C: Giotto'nun en büyük eserlerinden biri, 1305 civarında tamamlanan Padua'daki Scrovegni Şapeli'nin dekorasyonu olarak kabul edilir. Bina bazen "Arena Şapeli" olarak da adlandırılır çünkü bir Antik Roma arenasının bulunduğu yerdedir. Bu fresk serisi Bakire ve İsa'nın hayatını göstermektedir. Erken Rönesans sanatının en büyük başyapıtlarından biri olduğu düşünülmektedir.
S: Giotto'nun hayatı hakkında kesin olarak ne kadar şey biliyoruz?

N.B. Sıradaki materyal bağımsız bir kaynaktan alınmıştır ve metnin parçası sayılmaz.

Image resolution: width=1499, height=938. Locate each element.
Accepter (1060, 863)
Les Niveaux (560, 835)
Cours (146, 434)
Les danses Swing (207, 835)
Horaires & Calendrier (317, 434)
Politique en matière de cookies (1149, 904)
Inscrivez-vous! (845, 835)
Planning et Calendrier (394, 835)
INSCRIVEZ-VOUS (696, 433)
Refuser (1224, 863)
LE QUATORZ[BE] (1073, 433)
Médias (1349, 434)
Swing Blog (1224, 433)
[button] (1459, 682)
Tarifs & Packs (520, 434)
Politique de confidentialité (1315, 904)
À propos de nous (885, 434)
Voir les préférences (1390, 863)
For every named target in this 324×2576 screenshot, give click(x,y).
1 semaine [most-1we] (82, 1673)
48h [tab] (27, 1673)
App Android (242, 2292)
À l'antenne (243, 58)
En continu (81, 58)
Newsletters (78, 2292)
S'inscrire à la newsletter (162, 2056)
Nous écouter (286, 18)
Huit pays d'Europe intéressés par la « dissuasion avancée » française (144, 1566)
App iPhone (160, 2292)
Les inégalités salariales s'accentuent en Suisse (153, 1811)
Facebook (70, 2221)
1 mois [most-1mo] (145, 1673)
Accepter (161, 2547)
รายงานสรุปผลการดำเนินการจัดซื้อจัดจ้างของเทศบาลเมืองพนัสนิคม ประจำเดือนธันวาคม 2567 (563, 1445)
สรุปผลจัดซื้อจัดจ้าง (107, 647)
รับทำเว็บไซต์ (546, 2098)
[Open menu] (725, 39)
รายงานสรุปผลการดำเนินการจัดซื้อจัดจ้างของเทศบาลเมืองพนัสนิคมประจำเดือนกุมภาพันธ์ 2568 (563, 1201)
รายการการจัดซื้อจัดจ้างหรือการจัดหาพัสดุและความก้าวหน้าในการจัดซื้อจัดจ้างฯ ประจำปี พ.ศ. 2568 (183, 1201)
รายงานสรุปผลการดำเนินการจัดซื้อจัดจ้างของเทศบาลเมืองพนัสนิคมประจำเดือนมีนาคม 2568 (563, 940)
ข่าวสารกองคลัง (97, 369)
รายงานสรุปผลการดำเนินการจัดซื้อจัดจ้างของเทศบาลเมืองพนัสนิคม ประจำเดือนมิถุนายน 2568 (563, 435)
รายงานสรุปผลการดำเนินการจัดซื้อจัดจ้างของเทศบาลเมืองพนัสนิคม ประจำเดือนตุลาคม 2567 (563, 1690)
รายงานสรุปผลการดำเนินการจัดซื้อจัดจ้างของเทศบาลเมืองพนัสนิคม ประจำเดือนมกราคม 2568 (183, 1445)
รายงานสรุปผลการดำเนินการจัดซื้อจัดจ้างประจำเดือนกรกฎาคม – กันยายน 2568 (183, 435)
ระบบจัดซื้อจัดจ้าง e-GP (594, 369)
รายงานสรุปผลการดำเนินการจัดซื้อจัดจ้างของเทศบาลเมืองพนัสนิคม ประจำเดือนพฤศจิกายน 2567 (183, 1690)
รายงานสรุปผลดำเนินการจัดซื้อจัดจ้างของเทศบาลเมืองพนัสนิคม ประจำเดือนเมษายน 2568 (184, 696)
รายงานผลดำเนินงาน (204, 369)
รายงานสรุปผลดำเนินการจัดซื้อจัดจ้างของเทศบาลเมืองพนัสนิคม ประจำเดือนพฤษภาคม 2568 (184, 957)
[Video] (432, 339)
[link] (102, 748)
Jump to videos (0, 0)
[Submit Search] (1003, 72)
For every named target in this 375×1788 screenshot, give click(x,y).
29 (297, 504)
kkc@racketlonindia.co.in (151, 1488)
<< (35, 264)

C: Giotto'nun hayatı hakkında sadece iki şey kesin olarak bilinmektedir - 1334 yılında Floransa belediye meclisi tarafından o sırada inşa edilmekte olan Floransa Katedrali'nin yanında bir çan kulesi tasarlaması için seçildiği bilinmektedir; ve Arena Şapeli olarak bilinen yerde freskler yaptığı da kesin olarak bilinmektedir.
S: Giorgio Vasari, Giotto'nun öldüğü zamana yakın bir zamanda mı yazıyordu?
C: Hayır, Giorgio Vasari Giotto öldükten 200 yıldan fazla bir süre sonra yazmıştır, bu nedenle bazı hikayeler doğru veya gerçek olmayabilir.